The path taken by Obama from demographic and geographical margins to the presidency goes a long way toward shedding light on his traits of seeming detachment and passivity which are the greatest weakness of his presidency. He has been much criticized for these by supporters, especially progressives. And political adversaries of his, mainly the more conservative Republicans, and anti-Obama cultural activists such as members of the so-called Tea Party have been able to put Obama on the defensive and cloud or complicate his positions and initiatives. The path taken by Obama from childhood to the presidency was not one sought by him or carved out by him, but rather one which opened up for him.
As is well known, Obama’s early years were spent mostly in Hawaii, where he was born, with a few years in Indonesia. After a private high school in Hawaii, Obama went to Occidental College in California. Two years later, he went to Columbia University in New York City; then to Harvard Law School. This educational path was made possible for him on the basis of recognition Obama attracted (and merited) which aroused the largesse and social sensibilities of influential men in educational institutions along Obama’s way. They offered Obama financial assistance, recommendations, and connections which allowed him to move to the next step of his upward mobility.
Obama’s path consisted most importantly and beneficially for him of opportunities which were offered to him; not as in the lives of most, of crucial, fateful decisions he made or desires or dreams he pursued singularly and passionately. This general pattern continued into Obama’s post-college years when he was offered a teaching position and also a room where he could do his writing, particularly his autobiography which came to be titled Dreams from My Father, at the University of Chicago, and was later solicited to be a Democratic candidate for president.
The pattern of Obama’s life resembles that of an outstanding, star athlete more than it does that of the large majority who go into politics and attain high office. Obama was sought out for his outstanding natural talents–in his case, intelligence and affability–and his promise. He did develop these and exercise these in the paths he went along that were opened to him. But availing oneself of opportunities coming one’s way because of one’s natural talents does not call for the development of improvisation, the summoning of will and dependence on it, introspection, study of ambiguities, inventory of one’s strengths and weaknesses, and having to make and make the best of wrenching decisions.
That Obama does not have such experiences or traits as improvisation, etc., is evident in the style of his autobiography Dreams from My Father. It it, Obama shows an inquisitiveness about his origins and the reasons for his sense of himself and his observations. But inquisitiveness to answer some questions is different from a trait of introspection. Such a search largely satisfied by the content of the autobiography is different from making fateful decisions in ambiguous circumstances.
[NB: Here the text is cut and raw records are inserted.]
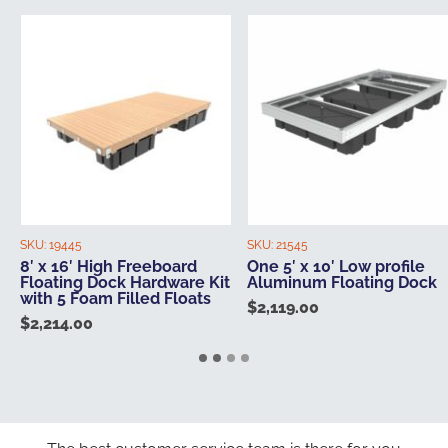
SKU:
19445
SKU:
21545
8′ x 16′ High Freeboard
One 5′ x 10′ Low profile
Floating Dock Hardware Kit
Aluminum Floating Dock
with 5 Foam Filled Floats
$
2,119.00
$
2,214.00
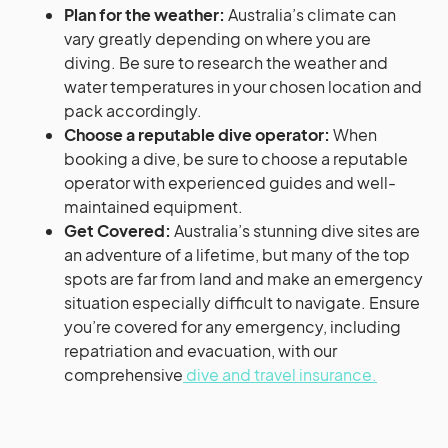
Plan for the weather:
Australia’s climate can
vary greatly depending on where you are
diving. Be sure to research the weather and
water temperatures in your chosen location and
pack accordingly.
Choose a reputable dive operator:
When
booking a dive, be sure to choose a reputable
operator with experienced guides and well-
maintained equipment.
Get Covered:
Australia’s stunning dive sites are
an adventure of a lifetime, but many of the top
spots are far from land and make an emergency
situation especially difficult to navigate. Ensure
you’re covered for any emergency, including
repatriation and evacuation, with our
comprehensive
dive and travel insurance.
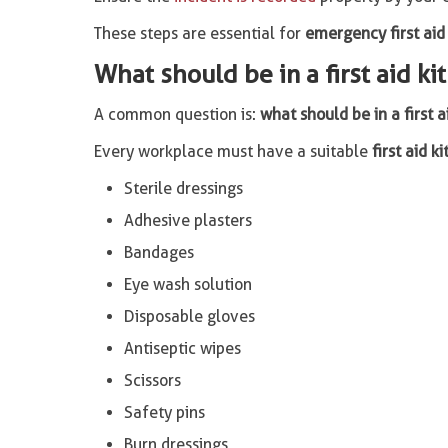
These steps are essential for
emergency first aid
What should be in a first aid ki
A common question is:
what should be in a first a
Every workplace must have a suitable
first aid ki
Sterile dressings
Adhesive plasters
Bandages
Eye wash solution
Disposable gloves
Antiseptic wipes
Scissors
Safety pins
Burn dressings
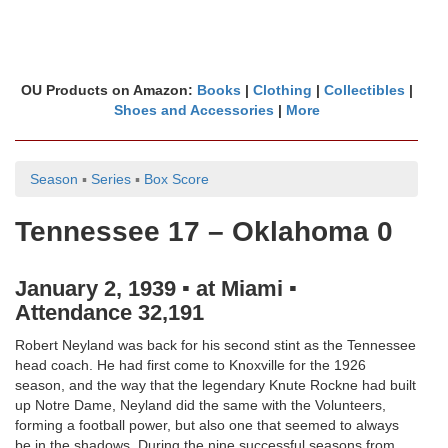
OU Products on Amazon:
Books
|
Clothing
|
Collectibles
|
Shoes and Accessories
|
More
Season
▪
Series
▪
Box Score
Tennessee 17 – Oklahoma 0
January 2, 1939 ▪ at Miami ▪
Attendance 32,191
Robert Neyland was back for his second stint as the Tennessee
head coach. He had first come to Knoxville for the 1926
season, and the way that the legendary Knute Rockne had built
up Notre Dame, Neyland did the same with the Volunteers,
forming a football power, but also one that seemed to always
be in the shadows. During the nine successful seasons from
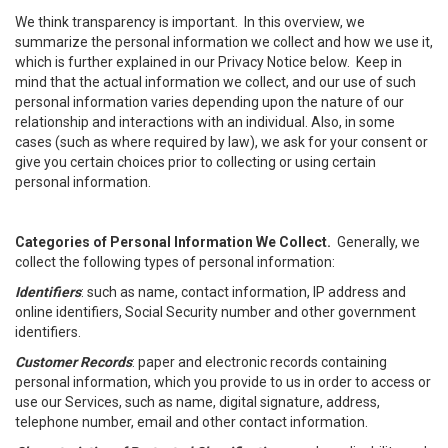
We think transparency is important. In this overview, we
summarize the personal information we collect and how we use it,
which is further explained in our Privacy Notice below. Keep in
mind that the actual information we collect, and our use of such
personal information varies depending upon the nature of our
relationship and interactions with an individual. Also, in some
cases (such as where required by law), we ask for your consent or
give you certain choices prior to collecting or using certain
personal information.
Categories of Personal Information We Collect.
Generally, we
collect the following types of personal information:
Identifiers
: such as name, contact information, IP address and
online identifiers, Social Security number and other government
identifiers.
Customer Records
: paper and electronic records containing
personal information, which you provide to us in order to access or
use our Services, such as name, digital signature, address,
telephone number, email and other contact information.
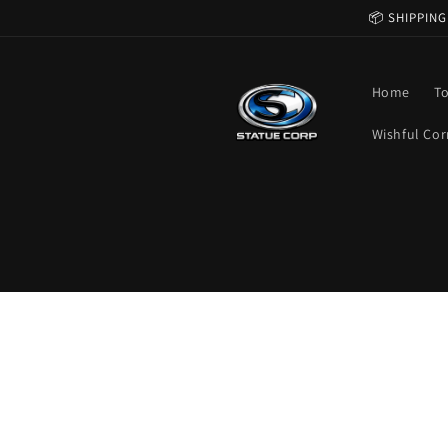
Skip to
📦 SHIPPING
content
Home
T
Wishful Cor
The disappointments over Obama as president resemble the disappointments over the star athlete too. As fans of the star athlete are disappointed when he fails to fulfill the promise they saw in him, so are supporters and well-wishers of Obama disappointed over his failure to fulfill the promise they saw in him. But whereas the promising athlete’s failure is attributed to chance and the nature of competitive sport, Obama’s failures are attributed to absence or weakness of traits normally required in a strong political figure, particularly one seen by many as one who would be a transformative figure.